But I'm not sure what to do about it. I assume they serve some purpose, so I don't really want to remove them, but that else can I do?

----------

## eccerr0r

Sounds like you're remotely administrating this machine?

These gettys run the login on console.  Supposedly the agettys are exiting more rapidly than init expects.  If someone's at the console and keeps on sending EOF to the gettys, it would cause this problem.

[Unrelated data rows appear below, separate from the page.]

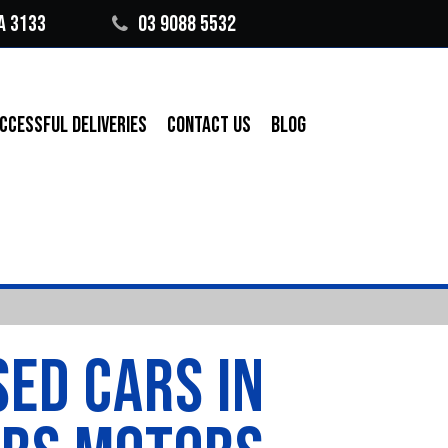
A 3133
03 9088 5532
CCESSFUL DELIVERIES
CONTACT US
BLOG
SED CARS IN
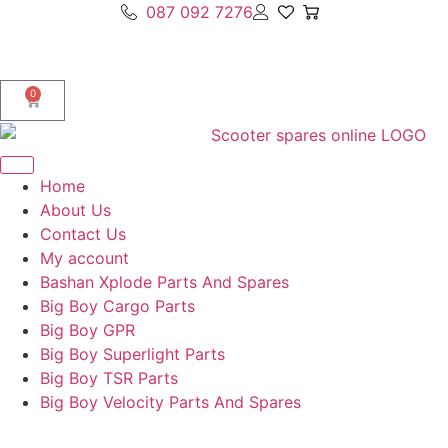
087 092 7276
0
Home
About Us
Contact Us
My account
Bashan Xplode Parts And Spares
Big Boy Cargo Parts
Big Boy GPR
Big Boy Superlight Parts
Big Boy TSR Parts
Big Boy Velocity Parts And Spares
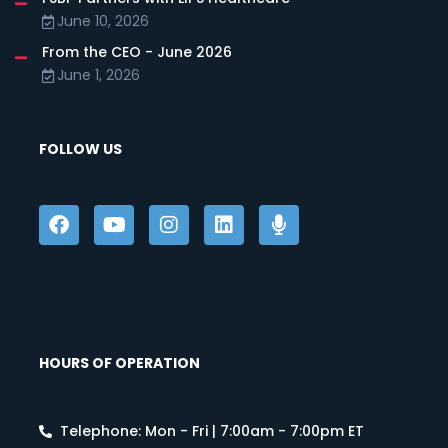
June 10, 2026
From the CEO - June 2026
June 1, 2026
FOLLOW US
HOURS OF OPERATION
Telephone: Mon - Fri | 7:00am - 7:00pm ET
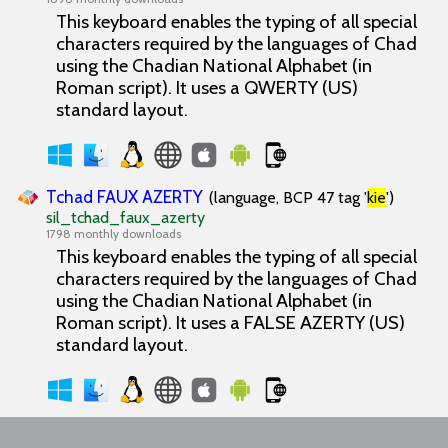
This keyboard enables the typing of all special
characters required by the languages of Chad
using the Chadian National Alphabet (in
Roman script). It uses a QWERTY (US)
standard layout.
Tchad FAUX AZERTY
(language, BCP 47 tag '
kie
')
sil_tchad_faux_azerty
1798 monthly downloads
This keyboard enables the typing of all special
characters required by the languages of Chad
using the Chadian National Alphabet (in
Roman script). It uses a FALSE AZERTY (US)
standard layout.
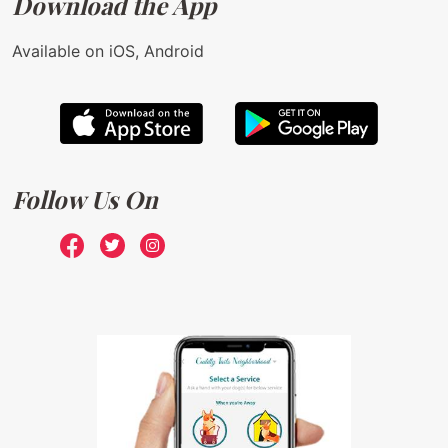
Download the App
Available on iOS, Android
Follow Us On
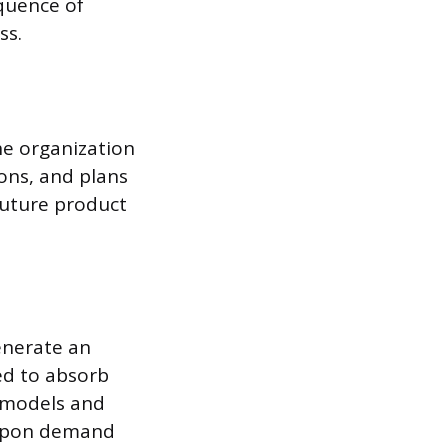
equence of
ss.
e organization
ons, and plans
future product
enerate an
ed to absorb
l models and
d-upon demand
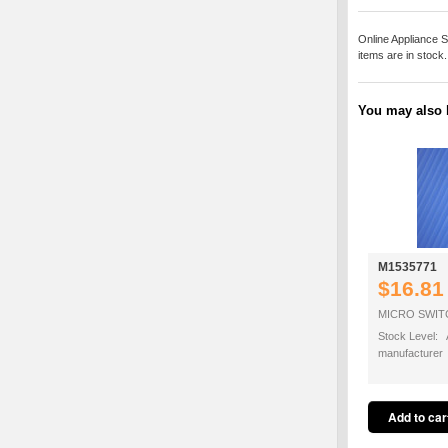
Online Appliance S
items are in stock
You may also b
M1535771
$16.81
MICRO SWITC
Stock Level: A
manufacturer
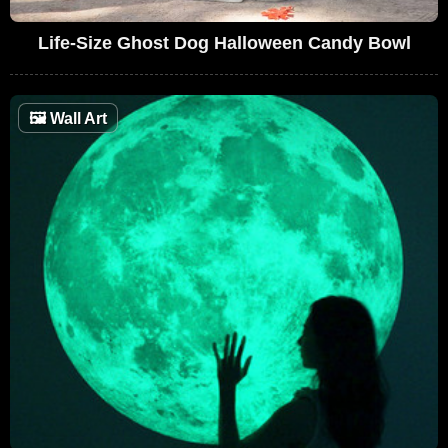
Life-Size Ghost Dog Halloween Candy Bowl
🖼
Wall Art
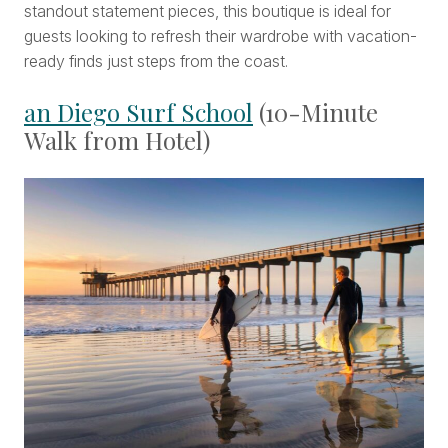
standout statement pieces, this boutique is ideal for
guests looking to refresh their wardrobe with vacation-
ready finds just steps from the coast.
an Diego Surf School
(10-Minute
Walk from Hotel)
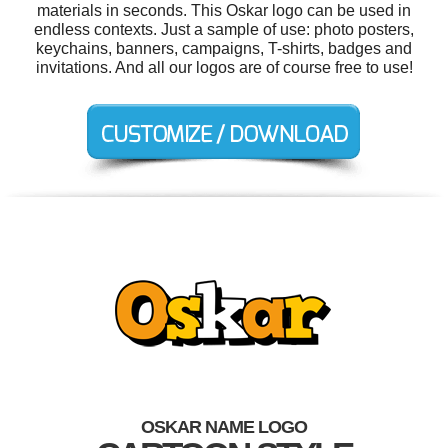
materials in seconds. This Oskar logo can be used in
endless contexts. Just a sample of use: photo posters,
keychains, banners, campaigns, T-shirts, badges and
invitations. And all our logos are of course free to use!
OSKAR NAME LOGO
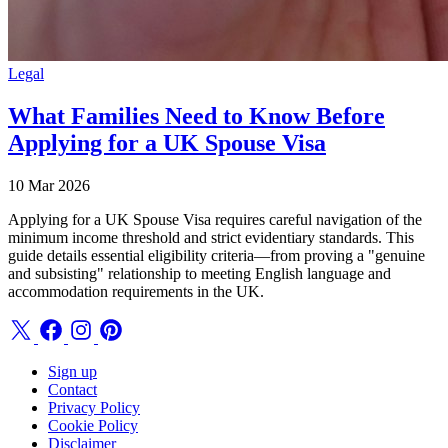
Legal
What Families Need to Know Before
Applying for a UK Spouse Visa
10 Mar 2026
Applying for a UK Spouse Visa requires careful navigation of the
minimum income threshold and strict evidentiary standards. This
guide details essential eligibility criteria—from proving a "genuine
and subsisting" relationship to meeting English language and
accommodation requirements in the UK.
Sign up
Contact
Privacy Policy
Cookie Policy
Disclaimer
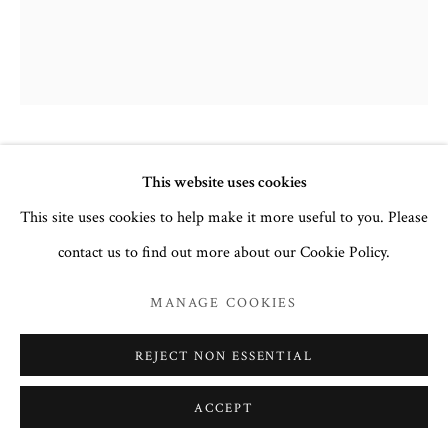
NATIVITY OF THE VIRGIN
,
18TH
This website uses cookies
CENTURY
This site uses cookies to help make it more useful to you. Please
contact us to find out more about our Cookie Policy.
Egg tempera and gesso on wood.
30.5 x 25.5cm
MANAGE COOKIES
no. 3131
REJECT NON ESSENTIAL
Inscription in Church Slavonic:
Образ Рождества Пресвятой
ACCEPT
Богородицы, Image of the Nativity of the Most Holy
Theotokos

But more likely the problem is that /dev/ttyX are missing and agetty will continue to recycle.  Unfortunately the side effect would be that it's impossible to login on those virtual terminals, but you don't notice because you're logging in remotely.  See if /dev/tty1 etc. are there or not.  If not, likely it's due to udev broken... or you disabled console support in your kernel?  If you deliberately disabled them, then you might well just delete the lines in your inittab and make it impossible to login on console.

----------

## Letharion

Thanks, I do remote administer this machine. It's a VPS, so there's no way anyone will log in at the console.

ttys:

find /dev/ | grep -c "^/dev/tty"

326

So basically, since it's a VPS and there's no physical console, I can just remove the lines?

----------

## mimosinnet

I have got these messages inside a linux container (LXC). After some searching, this article suggest to drop any reference to tty12 from /etc/syslog-ng/syslog-ng.conf. 

Deleting the references to tty12, the messages have disappeared. 

Cheers!

----------